Volkswagen prepares to decrease the size of its European dealer network and introduce online sales as it adjusts to changing buying habits, the German automaker stated on Tuesday.
Volkswagen is pushing to cut expenses across all of its 12 brands following the emissions scandal as it deals with the situation where they have to invest heavily in the shift toward electric cars.
In the most recent move it aims to boost profitability and performance at its 3,000-dealer European circulation network by approximately 10 percent and wants to cut the expenses of the network to help double the average return per distributor to 2 percent from 1 percent.
“We have for years remained in consolidation mode in all world markets,” VW brand sales chief Juergen Stackmann informed reporters. “This will certainly speed up somewhat in the next one, two years, also in Germany.”
However the executive gave no information on the size of planned expense reductions and the amount of dealers due to be axed under the automaker’s “future sales model.”
Customers of mass-market vehicle brands like VW’s are currently making greater use of online shopping, enabling them to better compare competitors offerings.
VW and dealers are now establishing a joint online portal, Stackmann said, without providing information.
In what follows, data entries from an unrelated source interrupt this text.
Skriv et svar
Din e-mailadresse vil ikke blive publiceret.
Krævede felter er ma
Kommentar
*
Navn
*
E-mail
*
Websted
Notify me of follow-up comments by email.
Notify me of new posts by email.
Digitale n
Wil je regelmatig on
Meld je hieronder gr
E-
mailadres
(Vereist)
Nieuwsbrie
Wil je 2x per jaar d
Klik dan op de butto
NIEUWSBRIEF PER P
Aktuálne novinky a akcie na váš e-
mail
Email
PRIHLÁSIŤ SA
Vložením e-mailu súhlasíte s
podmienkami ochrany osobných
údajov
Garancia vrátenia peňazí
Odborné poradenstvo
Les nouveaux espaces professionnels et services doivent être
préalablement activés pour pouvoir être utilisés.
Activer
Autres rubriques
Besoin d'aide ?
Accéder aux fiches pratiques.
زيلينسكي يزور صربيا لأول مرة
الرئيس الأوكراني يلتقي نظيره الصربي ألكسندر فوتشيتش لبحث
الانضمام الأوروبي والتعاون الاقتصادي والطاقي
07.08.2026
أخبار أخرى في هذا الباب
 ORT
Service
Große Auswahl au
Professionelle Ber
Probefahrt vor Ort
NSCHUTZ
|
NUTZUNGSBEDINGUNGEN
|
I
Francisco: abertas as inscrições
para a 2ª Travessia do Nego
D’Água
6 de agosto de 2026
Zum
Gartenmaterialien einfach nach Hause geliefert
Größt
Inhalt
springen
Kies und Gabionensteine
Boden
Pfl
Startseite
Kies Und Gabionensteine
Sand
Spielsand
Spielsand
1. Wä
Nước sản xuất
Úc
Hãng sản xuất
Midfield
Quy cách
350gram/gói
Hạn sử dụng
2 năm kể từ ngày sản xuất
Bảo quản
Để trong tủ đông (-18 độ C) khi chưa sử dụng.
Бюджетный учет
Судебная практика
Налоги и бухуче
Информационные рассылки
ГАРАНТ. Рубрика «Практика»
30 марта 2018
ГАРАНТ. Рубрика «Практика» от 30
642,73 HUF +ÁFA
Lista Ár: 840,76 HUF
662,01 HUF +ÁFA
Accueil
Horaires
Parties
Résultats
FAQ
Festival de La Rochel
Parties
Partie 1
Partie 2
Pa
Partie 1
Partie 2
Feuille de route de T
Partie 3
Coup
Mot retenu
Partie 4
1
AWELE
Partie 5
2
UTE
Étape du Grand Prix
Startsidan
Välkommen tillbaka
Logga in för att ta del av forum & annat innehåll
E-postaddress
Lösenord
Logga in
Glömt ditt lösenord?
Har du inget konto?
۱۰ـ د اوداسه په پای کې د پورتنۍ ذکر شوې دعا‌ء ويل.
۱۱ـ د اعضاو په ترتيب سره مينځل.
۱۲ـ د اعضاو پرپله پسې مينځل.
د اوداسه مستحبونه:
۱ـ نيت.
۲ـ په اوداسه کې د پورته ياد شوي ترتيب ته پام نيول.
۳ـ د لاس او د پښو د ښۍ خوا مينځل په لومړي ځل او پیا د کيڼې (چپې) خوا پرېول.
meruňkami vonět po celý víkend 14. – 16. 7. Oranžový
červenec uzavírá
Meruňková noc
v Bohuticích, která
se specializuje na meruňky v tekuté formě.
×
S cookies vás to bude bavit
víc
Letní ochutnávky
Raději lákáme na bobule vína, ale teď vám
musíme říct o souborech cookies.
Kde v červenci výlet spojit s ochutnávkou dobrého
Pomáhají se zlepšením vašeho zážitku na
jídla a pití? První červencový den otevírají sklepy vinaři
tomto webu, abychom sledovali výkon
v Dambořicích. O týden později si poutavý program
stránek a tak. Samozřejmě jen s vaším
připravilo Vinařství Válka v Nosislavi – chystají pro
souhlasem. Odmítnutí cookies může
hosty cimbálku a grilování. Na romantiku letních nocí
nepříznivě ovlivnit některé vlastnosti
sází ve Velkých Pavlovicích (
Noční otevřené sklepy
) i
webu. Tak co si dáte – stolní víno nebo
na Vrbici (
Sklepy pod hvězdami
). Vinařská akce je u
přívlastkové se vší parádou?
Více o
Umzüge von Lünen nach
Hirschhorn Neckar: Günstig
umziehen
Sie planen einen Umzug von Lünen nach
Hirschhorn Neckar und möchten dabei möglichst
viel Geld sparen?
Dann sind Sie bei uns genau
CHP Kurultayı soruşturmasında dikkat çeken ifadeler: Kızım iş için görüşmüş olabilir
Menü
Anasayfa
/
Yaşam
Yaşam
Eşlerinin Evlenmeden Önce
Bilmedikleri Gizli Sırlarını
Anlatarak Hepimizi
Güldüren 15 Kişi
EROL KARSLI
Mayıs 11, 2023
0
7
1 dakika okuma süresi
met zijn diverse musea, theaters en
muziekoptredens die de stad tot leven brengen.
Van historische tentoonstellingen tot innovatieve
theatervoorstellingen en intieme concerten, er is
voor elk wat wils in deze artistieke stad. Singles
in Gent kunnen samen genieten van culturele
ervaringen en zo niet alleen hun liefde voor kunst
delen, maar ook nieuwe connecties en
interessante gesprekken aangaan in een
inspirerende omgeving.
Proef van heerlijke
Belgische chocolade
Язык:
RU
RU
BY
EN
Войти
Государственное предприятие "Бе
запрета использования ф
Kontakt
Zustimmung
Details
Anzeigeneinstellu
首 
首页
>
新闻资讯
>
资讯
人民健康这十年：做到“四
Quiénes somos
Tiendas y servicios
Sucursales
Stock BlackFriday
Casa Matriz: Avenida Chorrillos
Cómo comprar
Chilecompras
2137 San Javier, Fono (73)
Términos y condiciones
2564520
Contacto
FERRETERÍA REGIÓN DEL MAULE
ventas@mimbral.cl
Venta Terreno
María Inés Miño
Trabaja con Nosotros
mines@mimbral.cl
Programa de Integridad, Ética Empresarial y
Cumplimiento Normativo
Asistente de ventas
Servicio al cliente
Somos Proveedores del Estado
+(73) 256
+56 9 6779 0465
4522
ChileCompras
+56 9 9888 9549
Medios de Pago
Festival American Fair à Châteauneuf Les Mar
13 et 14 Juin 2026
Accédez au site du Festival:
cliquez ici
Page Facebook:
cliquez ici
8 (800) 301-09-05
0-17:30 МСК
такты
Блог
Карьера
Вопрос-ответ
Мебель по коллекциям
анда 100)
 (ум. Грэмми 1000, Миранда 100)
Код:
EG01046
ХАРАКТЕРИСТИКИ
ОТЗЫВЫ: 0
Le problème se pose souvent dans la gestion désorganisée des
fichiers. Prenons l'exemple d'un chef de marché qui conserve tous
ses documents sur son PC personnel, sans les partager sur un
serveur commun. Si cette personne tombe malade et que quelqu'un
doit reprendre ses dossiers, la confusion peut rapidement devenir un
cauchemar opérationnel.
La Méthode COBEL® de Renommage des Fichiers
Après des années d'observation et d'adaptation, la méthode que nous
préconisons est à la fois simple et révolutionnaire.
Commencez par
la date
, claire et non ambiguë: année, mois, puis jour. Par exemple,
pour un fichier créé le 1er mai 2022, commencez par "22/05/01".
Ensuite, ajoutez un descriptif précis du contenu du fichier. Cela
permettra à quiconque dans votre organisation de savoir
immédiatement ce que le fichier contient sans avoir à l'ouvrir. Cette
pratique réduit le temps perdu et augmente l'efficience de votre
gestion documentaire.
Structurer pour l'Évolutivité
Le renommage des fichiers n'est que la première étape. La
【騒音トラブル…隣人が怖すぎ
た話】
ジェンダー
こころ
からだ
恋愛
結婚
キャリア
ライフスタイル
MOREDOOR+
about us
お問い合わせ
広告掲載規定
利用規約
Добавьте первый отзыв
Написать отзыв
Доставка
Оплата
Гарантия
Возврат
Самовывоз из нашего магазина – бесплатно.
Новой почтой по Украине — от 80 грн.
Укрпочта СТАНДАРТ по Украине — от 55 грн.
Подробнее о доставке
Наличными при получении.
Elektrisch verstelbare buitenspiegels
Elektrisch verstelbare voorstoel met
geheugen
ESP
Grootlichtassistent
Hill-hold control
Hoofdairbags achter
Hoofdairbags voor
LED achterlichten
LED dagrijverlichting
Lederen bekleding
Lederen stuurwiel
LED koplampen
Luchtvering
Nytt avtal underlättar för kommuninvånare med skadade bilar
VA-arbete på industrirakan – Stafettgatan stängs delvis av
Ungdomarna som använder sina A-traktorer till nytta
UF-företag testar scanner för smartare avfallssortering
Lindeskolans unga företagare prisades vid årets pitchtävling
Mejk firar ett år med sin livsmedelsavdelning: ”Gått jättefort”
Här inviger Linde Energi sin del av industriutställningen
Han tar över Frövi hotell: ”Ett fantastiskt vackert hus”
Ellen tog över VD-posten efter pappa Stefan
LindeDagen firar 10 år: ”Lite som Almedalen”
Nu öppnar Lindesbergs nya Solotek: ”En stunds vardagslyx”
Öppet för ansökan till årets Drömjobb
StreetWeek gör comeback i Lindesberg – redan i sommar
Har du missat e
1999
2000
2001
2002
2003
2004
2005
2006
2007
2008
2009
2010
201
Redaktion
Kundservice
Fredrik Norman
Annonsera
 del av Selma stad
Decreased costs will likewise come from greater use of new IT, allowing dealers to cut the time needed for servicing vehicles by as much as 70 percent, according to the automaker.
A VW distributor in Europe typically employs 35 staff and that workforce can be slashed by about four in time or the staff affected can be designated elsewhere, Stackmann stated.
Under the regards to the automaker’s new contracts with dealers, to be concluded early next year, VW wishes to bypass its right to determine workforce sizes, he said, enabling dealers to trim staff.